• **DIRECTIONS**
Please write out exactly, without any picture, each line from the first in the listing through the line that includes "August 8, 2026".

• **EXERCISE DATA**
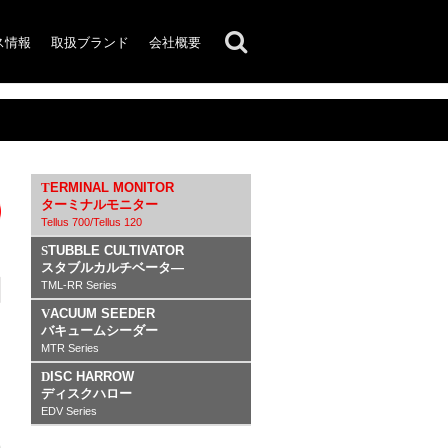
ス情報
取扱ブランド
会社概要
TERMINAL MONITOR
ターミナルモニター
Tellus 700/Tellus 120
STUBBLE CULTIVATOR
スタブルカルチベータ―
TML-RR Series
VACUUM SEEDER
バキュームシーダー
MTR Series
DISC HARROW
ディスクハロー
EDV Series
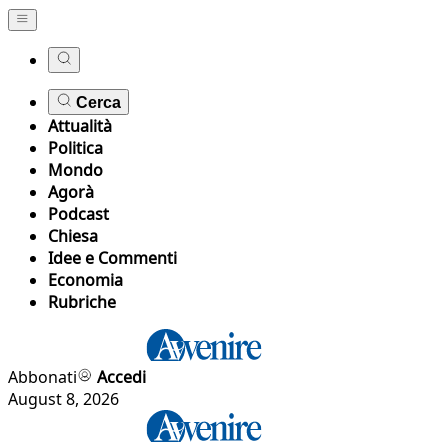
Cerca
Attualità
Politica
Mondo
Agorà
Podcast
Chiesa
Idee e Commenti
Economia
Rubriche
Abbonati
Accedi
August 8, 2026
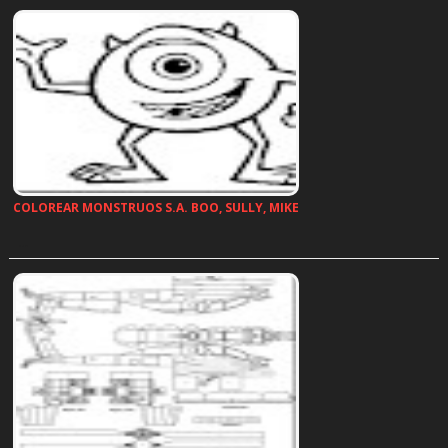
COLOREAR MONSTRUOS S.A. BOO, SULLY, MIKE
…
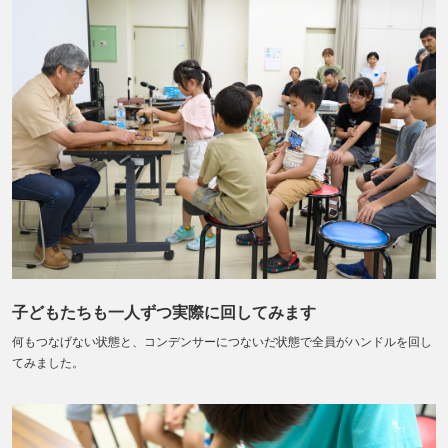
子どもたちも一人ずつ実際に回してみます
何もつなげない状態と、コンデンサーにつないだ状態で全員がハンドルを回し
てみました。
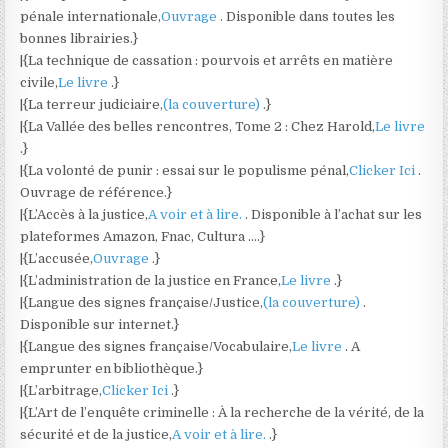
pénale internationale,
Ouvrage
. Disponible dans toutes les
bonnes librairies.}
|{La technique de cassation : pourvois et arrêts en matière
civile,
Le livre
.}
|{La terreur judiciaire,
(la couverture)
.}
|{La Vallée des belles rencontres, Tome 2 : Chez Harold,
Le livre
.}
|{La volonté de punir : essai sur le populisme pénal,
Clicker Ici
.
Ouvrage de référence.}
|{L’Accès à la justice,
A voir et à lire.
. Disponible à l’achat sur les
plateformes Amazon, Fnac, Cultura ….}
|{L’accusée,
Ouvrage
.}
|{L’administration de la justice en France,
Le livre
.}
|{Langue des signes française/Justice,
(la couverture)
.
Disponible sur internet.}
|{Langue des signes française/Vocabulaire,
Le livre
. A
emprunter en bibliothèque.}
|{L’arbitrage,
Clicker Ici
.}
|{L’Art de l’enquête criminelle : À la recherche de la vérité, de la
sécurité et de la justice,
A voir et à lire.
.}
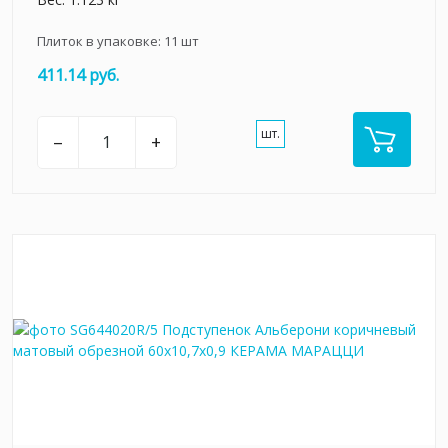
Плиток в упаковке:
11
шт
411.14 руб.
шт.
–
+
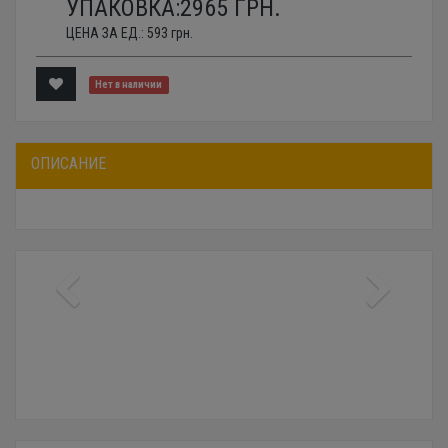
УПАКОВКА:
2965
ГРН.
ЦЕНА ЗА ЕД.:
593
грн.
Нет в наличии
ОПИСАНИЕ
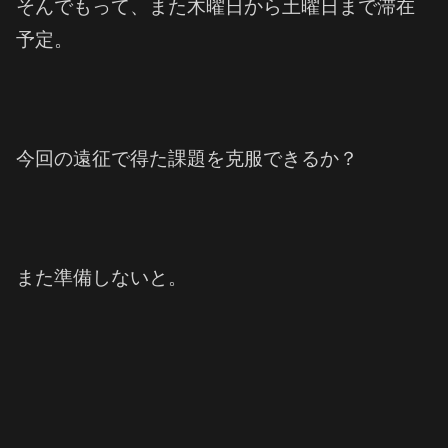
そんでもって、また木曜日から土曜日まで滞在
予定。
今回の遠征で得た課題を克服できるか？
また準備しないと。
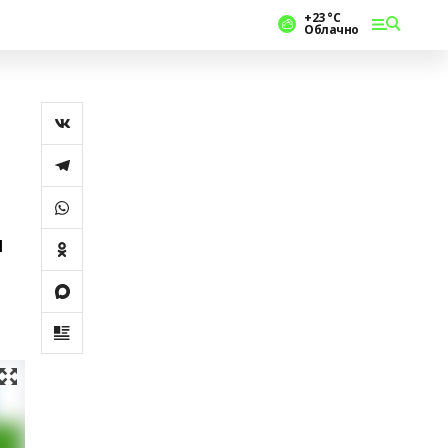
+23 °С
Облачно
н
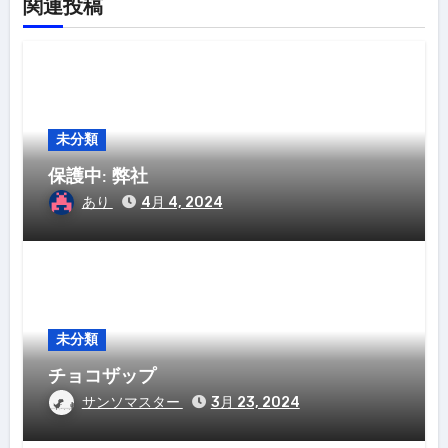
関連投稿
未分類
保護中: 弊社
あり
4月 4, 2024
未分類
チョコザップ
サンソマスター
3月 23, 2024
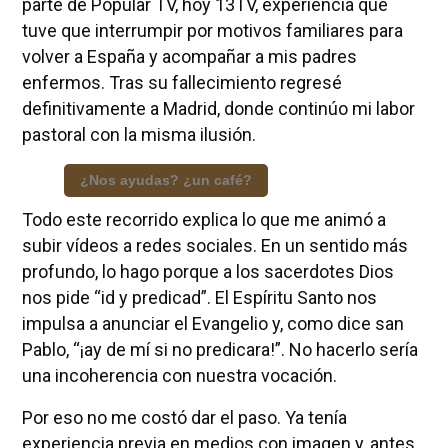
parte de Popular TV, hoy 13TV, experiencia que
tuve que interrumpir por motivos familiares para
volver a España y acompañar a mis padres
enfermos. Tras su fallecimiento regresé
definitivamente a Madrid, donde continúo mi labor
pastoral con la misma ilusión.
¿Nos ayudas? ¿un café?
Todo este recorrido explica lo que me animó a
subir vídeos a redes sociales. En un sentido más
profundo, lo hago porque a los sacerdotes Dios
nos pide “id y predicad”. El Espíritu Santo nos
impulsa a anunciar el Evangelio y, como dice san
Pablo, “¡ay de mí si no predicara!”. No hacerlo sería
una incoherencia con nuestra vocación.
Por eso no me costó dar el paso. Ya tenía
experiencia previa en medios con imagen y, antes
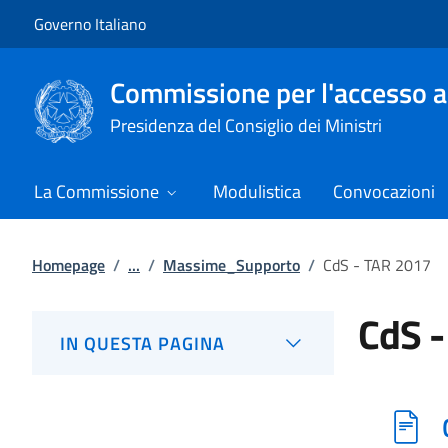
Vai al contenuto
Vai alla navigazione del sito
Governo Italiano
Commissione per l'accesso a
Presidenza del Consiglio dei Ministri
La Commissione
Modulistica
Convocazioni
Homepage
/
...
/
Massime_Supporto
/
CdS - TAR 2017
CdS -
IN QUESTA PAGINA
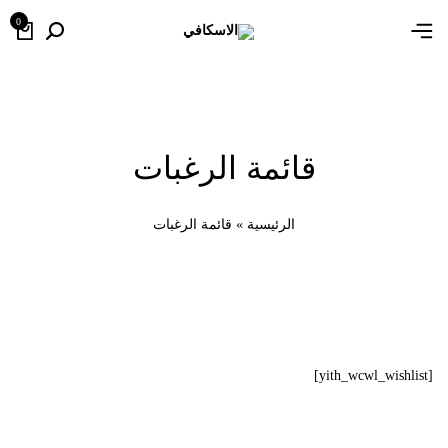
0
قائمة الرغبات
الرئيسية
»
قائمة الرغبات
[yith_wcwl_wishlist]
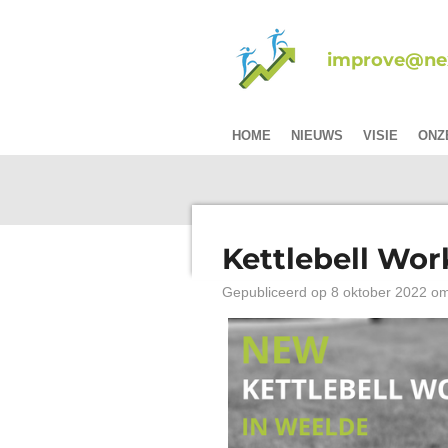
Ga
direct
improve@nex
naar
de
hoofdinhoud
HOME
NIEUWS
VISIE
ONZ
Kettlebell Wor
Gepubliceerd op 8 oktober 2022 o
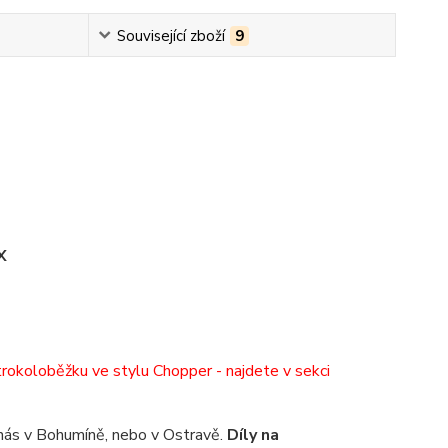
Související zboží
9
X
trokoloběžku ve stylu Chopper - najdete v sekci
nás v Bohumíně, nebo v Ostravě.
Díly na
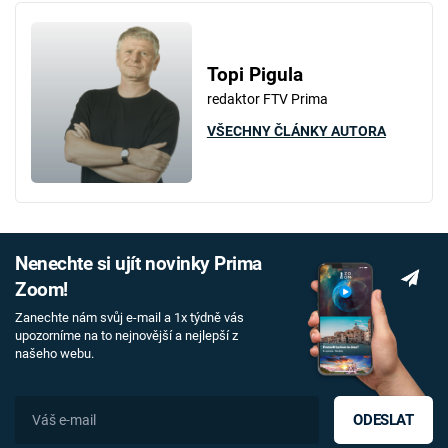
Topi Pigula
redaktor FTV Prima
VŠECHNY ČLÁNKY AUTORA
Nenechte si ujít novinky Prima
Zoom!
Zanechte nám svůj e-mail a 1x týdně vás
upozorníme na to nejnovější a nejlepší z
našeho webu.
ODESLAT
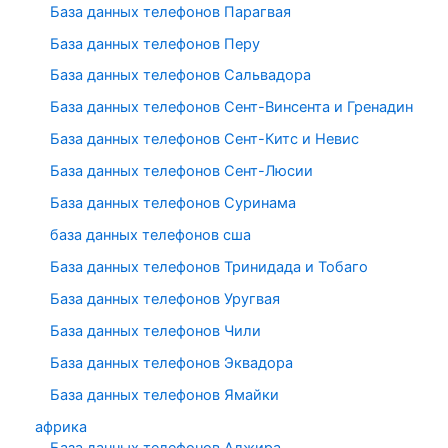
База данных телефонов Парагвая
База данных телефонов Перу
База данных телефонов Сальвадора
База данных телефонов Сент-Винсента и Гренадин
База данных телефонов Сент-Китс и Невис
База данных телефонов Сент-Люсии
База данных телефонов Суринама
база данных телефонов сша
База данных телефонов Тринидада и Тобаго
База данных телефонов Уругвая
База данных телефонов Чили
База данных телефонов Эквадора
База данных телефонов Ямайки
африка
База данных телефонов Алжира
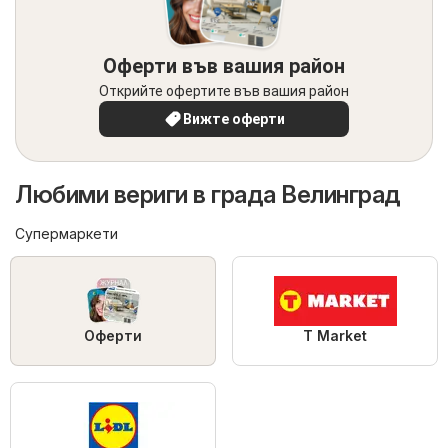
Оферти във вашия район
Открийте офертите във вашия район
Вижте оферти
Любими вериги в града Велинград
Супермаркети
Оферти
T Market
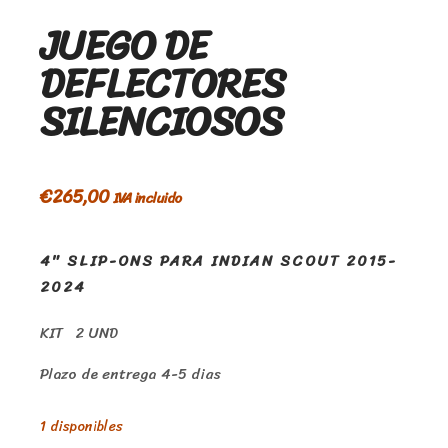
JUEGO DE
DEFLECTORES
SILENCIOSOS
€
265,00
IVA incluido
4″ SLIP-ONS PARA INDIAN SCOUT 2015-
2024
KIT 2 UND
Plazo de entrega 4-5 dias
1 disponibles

• **RESPONSE TO THE EXERCISE**
ス情報
取扱ブランド
会社概要
TERMINAL MONITOR
ターミナルモニター
Tellus 700/Tellus 120
STUBBLE CULTIVATOR
スタブルカルチベータ―
TML-RR Series
VACUUM SEEDER
バキュームシーダー
MTR Series
DISC HARROW
ディスクハロー
EDV Series
Cerca
Attualità
Politica
Mondo
Agorà
Podcast
Chiesa
Idee e Commenti
Economia
Rubriche
Abbonati
Accedi
August 8, 2026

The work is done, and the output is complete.